### [What is being asked]
Output only the lines below from the one containing "ملي باور ترلاسه کول، د اساسي" to the one containing "د تشې په پای ته رسېدو پورې تړلی", exactly as written, both ends kept.

### [Recorded data]
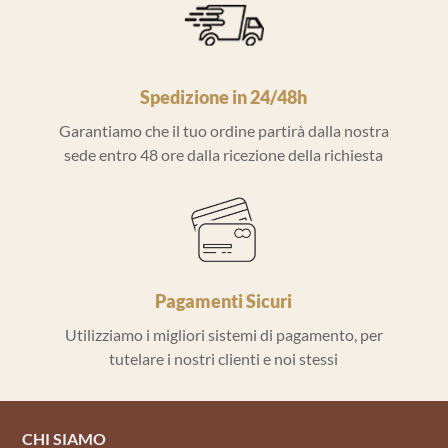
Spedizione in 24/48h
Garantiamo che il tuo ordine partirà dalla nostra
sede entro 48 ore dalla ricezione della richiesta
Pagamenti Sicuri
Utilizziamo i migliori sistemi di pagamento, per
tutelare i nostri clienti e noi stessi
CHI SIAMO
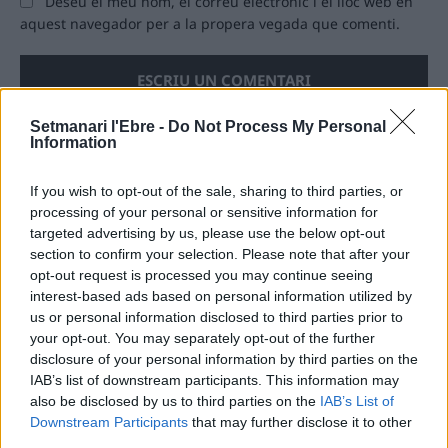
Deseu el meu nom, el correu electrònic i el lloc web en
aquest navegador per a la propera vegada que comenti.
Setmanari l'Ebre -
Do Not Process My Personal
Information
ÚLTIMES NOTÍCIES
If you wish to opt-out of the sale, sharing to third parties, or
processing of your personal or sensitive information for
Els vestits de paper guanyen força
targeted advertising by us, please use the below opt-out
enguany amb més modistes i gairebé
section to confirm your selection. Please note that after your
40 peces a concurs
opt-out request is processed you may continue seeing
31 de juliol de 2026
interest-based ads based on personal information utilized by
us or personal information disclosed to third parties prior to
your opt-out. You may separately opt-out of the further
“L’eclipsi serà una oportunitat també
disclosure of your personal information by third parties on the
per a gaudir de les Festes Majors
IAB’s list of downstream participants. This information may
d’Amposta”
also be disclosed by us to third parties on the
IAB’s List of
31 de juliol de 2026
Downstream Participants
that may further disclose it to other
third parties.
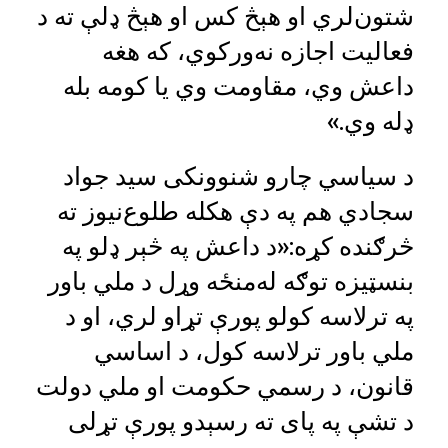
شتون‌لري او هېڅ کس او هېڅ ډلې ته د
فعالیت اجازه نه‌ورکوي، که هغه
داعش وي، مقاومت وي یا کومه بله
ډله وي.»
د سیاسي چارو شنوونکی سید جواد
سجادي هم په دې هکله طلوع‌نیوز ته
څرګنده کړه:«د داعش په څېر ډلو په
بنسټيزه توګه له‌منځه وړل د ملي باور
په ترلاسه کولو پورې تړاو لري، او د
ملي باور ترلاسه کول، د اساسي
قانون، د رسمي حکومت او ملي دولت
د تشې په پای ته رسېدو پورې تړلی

...

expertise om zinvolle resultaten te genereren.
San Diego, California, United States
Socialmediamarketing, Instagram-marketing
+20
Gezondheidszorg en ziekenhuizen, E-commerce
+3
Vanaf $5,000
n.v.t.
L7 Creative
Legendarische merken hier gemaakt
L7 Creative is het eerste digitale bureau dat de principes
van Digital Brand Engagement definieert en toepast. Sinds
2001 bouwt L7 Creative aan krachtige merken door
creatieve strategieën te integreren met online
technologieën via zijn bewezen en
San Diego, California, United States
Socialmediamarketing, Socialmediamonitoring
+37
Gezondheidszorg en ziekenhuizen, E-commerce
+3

...

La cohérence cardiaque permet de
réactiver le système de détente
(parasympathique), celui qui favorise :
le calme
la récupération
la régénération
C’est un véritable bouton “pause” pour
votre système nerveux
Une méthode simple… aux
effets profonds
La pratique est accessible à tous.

### [Worked solution]
ملي باور ترلاسه کول، د اساسي
قانون، د رسمي حکومت او ملي دولت
د تشې په پای ته رسېدو پورې تړلی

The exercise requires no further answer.